§ Exercise requirements:
Would you restate the data exactly as given?

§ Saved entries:
* * * * * * * * *

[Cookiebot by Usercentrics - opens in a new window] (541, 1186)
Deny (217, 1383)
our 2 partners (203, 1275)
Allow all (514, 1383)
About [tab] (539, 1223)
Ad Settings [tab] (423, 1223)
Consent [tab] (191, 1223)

* * * * * * * * *

§ Reply:
[Cookiebot by Usercentrics - opens in a new window] (541, 1186)
Deny (217, 1383)
our 2 partners (203, 1275)
Allow all (514, 1383)
About [tab] (539, 1223)
Ad Settings [tab] (423, 1223)
Consent [tab] (191, 1223)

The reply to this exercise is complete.